__Activity__. The full listing, returned exactly and free of pictures, is the expected answer.
<<<<
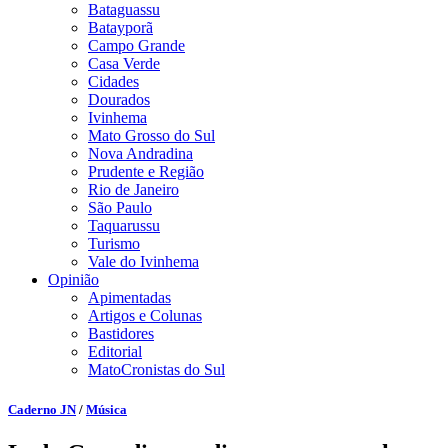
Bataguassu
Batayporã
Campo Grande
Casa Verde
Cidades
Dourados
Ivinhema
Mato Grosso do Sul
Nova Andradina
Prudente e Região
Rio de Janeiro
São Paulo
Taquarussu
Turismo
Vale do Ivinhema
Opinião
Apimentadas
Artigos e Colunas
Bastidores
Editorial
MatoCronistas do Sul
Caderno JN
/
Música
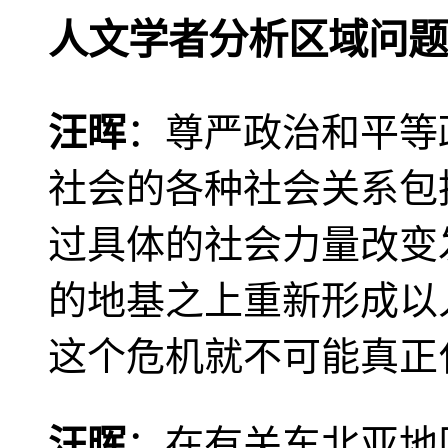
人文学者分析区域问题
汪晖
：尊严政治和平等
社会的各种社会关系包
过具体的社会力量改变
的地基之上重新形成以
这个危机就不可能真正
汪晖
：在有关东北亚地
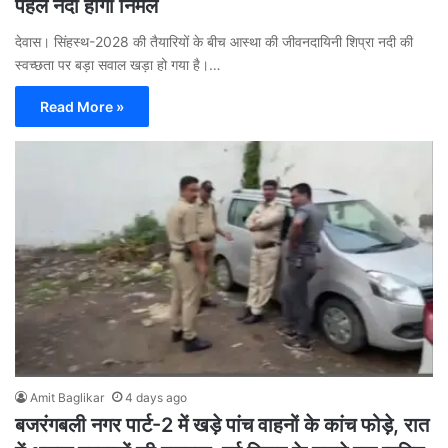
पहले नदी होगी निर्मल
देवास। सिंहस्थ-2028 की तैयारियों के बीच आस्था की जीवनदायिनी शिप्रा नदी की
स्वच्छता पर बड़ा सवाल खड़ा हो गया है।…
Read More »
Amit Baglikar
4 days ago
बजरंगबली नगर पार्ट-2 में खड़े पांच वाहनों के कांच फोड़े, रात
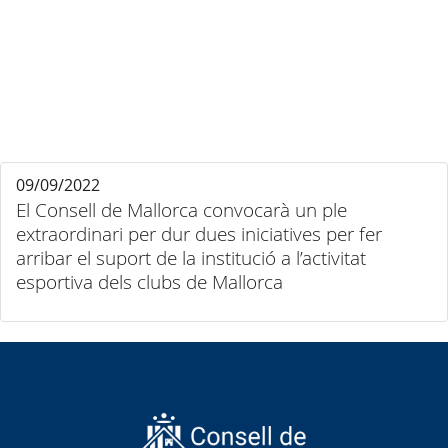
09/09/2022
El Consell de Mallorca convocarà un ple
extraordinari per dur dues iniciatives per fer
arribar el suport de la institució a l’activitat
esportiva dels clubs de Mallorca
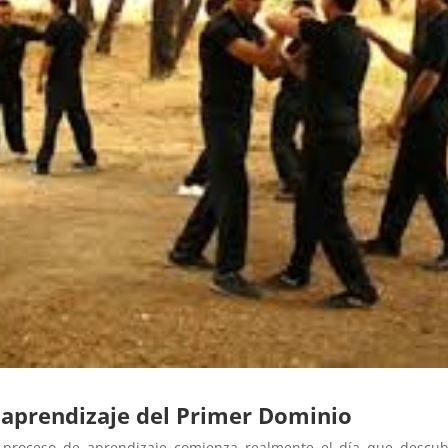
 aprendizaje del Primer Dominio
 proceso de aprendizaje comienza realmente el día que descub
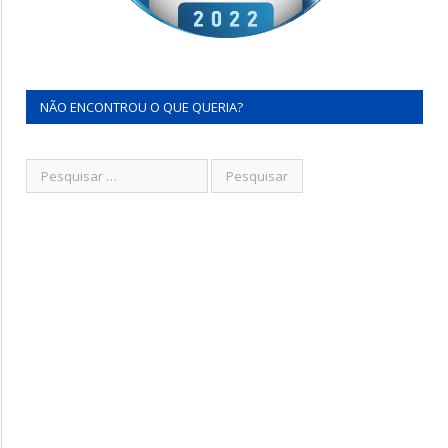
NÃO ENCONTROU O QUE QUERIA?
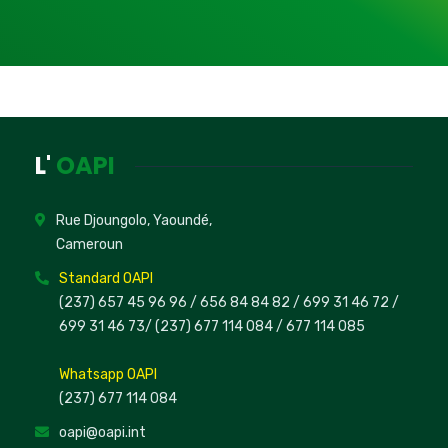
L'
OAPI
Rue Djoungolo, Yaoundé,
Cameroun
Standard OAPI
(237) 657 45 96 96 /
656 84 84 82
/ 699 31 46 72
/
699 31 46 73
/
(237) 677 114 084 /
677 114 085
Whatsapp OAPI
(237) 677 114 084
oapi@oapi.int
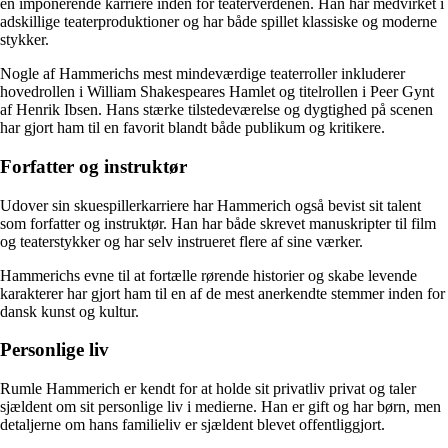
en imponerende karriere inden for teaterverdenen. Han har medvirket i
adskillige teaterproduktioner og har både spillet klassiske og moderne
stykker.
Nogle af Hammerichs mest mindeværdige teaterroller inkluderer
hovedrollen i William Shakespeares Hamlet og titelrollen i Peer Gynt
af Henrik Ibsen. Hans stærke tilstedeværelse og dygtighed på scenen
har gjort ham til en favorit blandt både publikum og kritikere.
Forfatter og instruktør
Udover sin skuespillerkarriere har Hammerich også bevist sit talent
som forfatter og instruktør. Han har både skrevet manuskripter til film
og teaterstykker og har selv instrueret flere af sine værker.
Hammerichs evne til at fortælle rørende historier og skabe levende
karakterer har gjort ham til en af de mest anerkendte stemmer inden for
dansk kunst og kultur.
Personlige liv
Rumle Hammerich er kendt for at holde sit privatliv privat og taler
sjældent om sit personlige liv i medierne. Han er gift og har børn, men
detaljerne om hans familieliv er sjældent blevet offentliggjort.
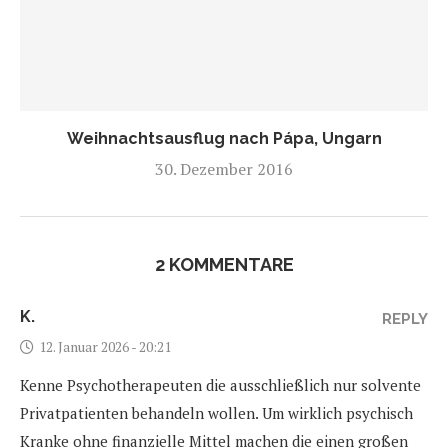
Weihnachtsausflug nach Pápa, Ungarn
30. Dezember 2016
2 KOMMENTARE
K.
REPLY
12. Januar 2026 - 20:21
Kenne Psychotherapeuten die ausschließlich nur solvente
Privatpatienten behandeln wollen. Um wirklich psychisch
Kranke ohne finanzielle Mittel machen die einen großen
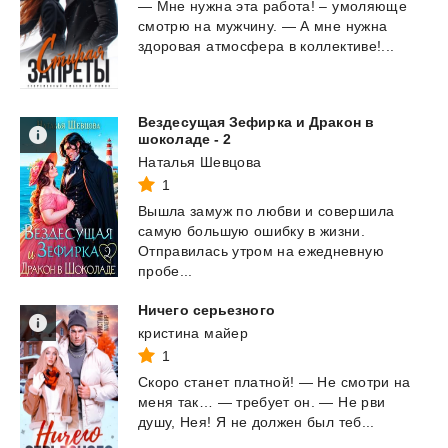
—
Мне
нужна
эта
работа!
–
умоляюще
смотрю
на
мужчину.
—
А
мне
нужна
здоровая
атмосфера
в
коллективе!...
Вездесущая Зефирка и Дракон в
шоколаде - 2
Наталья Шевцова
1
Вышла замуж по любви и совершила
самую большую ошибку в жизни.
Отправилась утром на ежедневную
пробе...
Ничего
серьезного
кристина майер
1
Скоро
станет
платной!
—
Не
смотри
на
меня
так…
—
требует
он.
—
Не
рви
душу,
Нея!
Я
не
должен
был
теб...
>>>>
__Response below__.
Bataguassu
Batayporã
Campo Grande
Casa Verde
Cidades
Dourados
Ivinhema
Mato Grosso do Sul
Nova Andradina
Prudente e Região
Rio de Janeiro
São Paulo
Taquarussu
Turismo
Vale do Ivinhema
Opinião
Apimentadas
Artigos e Colunas
Bastidores
Editorial
MatoCronistas do Sul
Caderno JN
/
Música
人文学者分析区域问题
汪晖
：尊严政治和平等
社会的各种社会关系包
过具体的社会力量改变
的地基之上重新形成以
这个危机就不可能真正
汪晖
：在有关东北亚地
पहले नदी होगी निर्मल
देवास। सिंहस्थ-2028 की तैयारियों के बीच आस्था की जीवनदायिनी शिप्रा नदी की
स्वच्छता पर बड़ा सवाल खड़ा हो गया है।…
Read More »
Amit Baglikar
4 days ago
बजरंगबली नगर पार्ट-2 में खड़े पांच वाहनों के कांच फोड़े, रात
09/09/2022
El Consell de Mallorca convocarà un ple
extraordinari per dur dues iniciatives per fer
arribar el suport de la institució a l’activitat
esportiva dels clubs de Mallorca
 aprendizaje del Primer Dominio
 proceso de aprendizaje comienza realmente el día que descub
NÃO ENCONTROU O QUE QUERIA?
L'
OAPI
Rue Djoungolo, Yaoundé,
Cameroun
Standard OAPI
(237) 657 45 96 96 /
656 84 84 82
/ 699 31 46 72
/
699 31 46 73
/
(237) 677 114 084 /
677 114 085
Whatsapp OAPI
(237) 677 114 084
oapi@oapi.int
en imponerende karriere inden for teaterverdenen. Han har medvirket i
adskillige teaterproduktioner og har både spillet klassiske og moderne
stykker.
Nogle af Hammerichs mest mindeværdige teaterroller inkluderer
hovedrollen i William Shakespeares Hamlet og titelrollen i Peer Gynt
af Henrik Ibsen. Hans stærke tilstedeværelse og dygtighed på scenen
har gjort ham til en favorit blandt både publikum og kritikere.
Forfatter og instruktør
Udover sin skuespillerkarriere har Hammerich også bevist sit talent
som forfatter og instruktør. Han har både skrevet manuskripter til film
og teaterstykker og har selv instrueret flere af sine værker.
Hammerichs evne til at fortælle rørende historier og skabe levende
karakterer har gjort ham til en af de mest anerkendte stemmer inden for
dansk kunst og kultur.
Personlige liv
Rumle Hammerich er kendt for at holde sit privatliv privat og taler
sjældent om sit personlige liv i medierne. Han er gift og har børn, men
detaljerne om hans familieliv er sjældent blevet offentliggjort.
Weihnachtsausflug nach Pápa, Ungarn
30. Dezember 2016
2 KOMMENTARE
K.
REPLY
12. Januar 2026 - 20:21
Kenne Psychotherapeuten die ausschließlich nur solvente
Privatpatienten behandeln wollen. Um wirklich psychisch
Kranke ohne finanzielle Mittel machen die einen großen
—
Мне
нужна
эта
работа!
–
умоляюще
смотрю
на
мужчину.
—
А
мне
нужна
здоровая
атмосфера
в
коллективе!...
Вездесущая Зефирка и Дракон в
шоколаде - 2
Наталья Шевцова
1
Вышла замуж по любви и совершила
самую большую ошибку в жизни.
Отправилась утром на ежедневную
пробе...
Ничего
серьезного
кристина майер
1
Скоро
станет
платной!
—
Не
смотри
на
меня
так…
—
требует
он.
—
Не
рви
душу,
Нея!
Я
не
должен
был
теб...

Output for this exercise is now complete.